** Work order **
Copy every entry below verbatim, except for images.

--- START ---

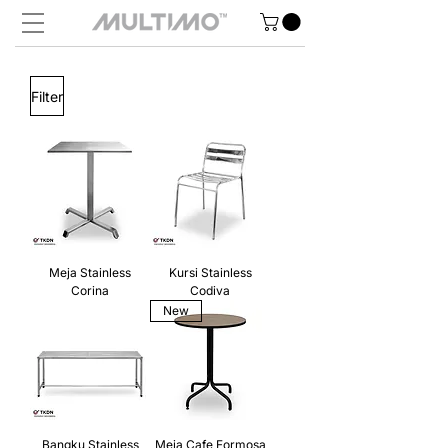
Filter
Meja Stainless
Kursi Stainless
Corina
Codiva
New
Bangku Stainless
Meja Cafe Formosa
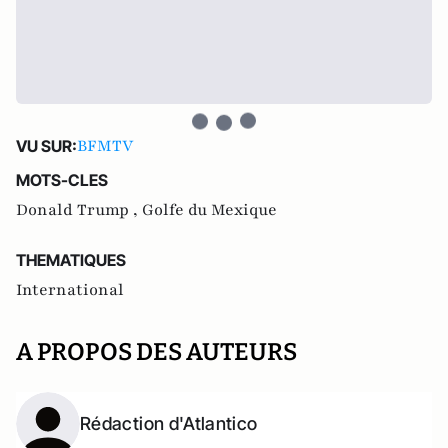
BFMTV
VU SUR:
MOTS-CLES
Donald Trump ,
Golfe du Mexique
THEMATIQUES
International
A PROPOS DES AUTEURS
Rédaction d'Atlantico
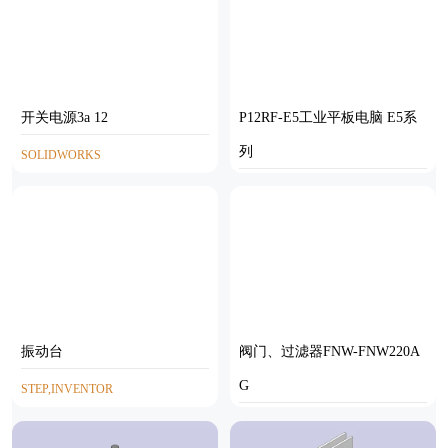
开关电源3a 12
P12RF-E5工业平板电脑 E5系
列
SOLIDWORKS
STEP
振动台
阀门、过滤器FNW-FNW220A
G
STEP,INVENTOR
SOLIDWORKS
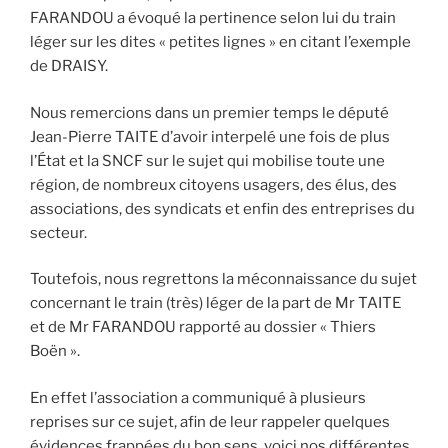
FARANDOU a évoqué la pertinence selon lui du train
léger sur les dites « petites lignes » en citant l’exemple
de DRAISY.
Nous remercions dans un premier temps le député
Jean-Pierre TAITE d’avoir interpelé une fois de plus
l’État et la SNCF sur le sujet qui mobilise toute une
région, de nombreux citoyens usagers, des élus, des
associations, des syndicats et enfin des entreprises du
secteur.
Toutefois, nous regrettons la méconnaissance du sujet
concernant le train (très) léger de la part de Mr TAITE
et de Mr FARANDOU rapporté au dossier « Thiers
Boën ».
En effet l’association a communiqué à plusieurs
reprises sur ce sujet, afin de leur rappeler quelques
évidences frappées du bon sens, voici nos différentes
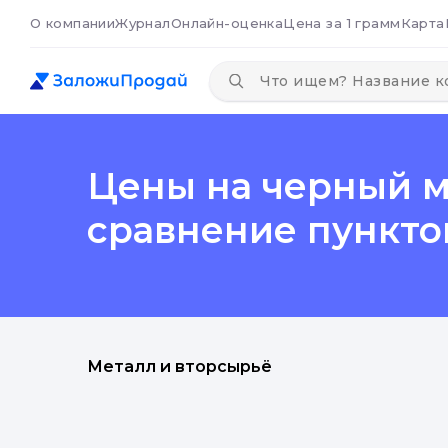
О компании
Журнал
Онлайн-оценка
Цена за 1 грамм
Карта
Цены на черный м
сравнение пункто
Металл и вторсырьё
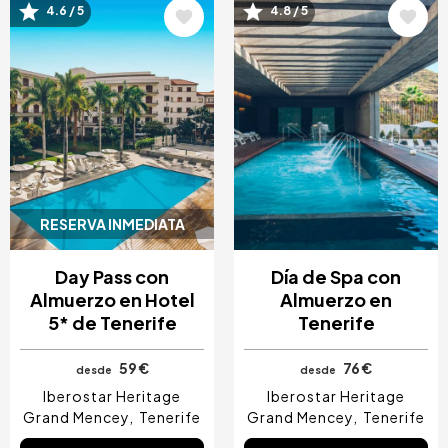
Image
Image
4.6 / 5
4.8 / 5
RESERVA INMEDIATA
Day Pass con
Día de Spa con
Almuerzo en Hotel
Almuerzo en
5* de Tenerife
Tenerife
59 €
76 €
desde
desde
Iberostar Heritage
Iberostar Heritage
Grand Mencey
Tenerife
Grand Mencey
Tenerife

--- END ---

** Problem solution **
Filter
Meja Stainless
Kursi Stainless
Corina
Codiva
New
Bangku Stainless
Meja Cafe Formosa
BFMTV
VU SUR:
MOTS-CLES
Donald Trump ,
Golfe du Mexique
THEMATIQUES
International
A PROPOS DES AUTEURS
Rédaction d'Atlantico
开关电源3a 12
P12RF-E5工业平板电脑 E5系
列
SOLIDWORKS
STEP
振动台
阀门、过滤器FNW-FNW220A
G
STEP,INVENTOR
SOLIDWORKS
FARANDOU a évoqué la pertinence selon lui du train
léger sur les dites « petites lignes » en citant l’exemple
de DRAISY.
Nous remercions dans un premier temps le député
Jean-Pierre TAITE d’avoir interpelé une fois de plus
l’État et la SNCF sur le sujet qui mobilise toute une
région, de nombreux citoyens usagers, des élus, des
associations, des syndicats et enfin des entreprises du
secteur.
Toutefois, nous regrettons la méconnaissance du sujet
concernant le train (très) léger de la part de Mr TAITE
et de Mr FARANDOU rapporté au dossier « Thiers
Boën ».
En effet l’association a communiqué à plusieurs
reprises sur ce sujet, afin de leur rappeler quelques
évidences frappées du bon sens, voici nos différentes
О компании
Журнал
Онлайн-оценка
Цена за 1 грамм
Карта
Цены на черный м
сравнение пункто
Металл и вторсырьё
Image
Image
4.6 / 5
4.8 / 5
RESERVA INMEDIATA
Day Pass con
Día de Spa con
Almuerzo en Hotel
Almuerzo en
5* de Tenerife
Tenerife
59 €
76 €
desde
desde
Iberostar Heritage
Iberostar Heritage
Grand Mencey
Tenerife
Grand Mencey
Tenerife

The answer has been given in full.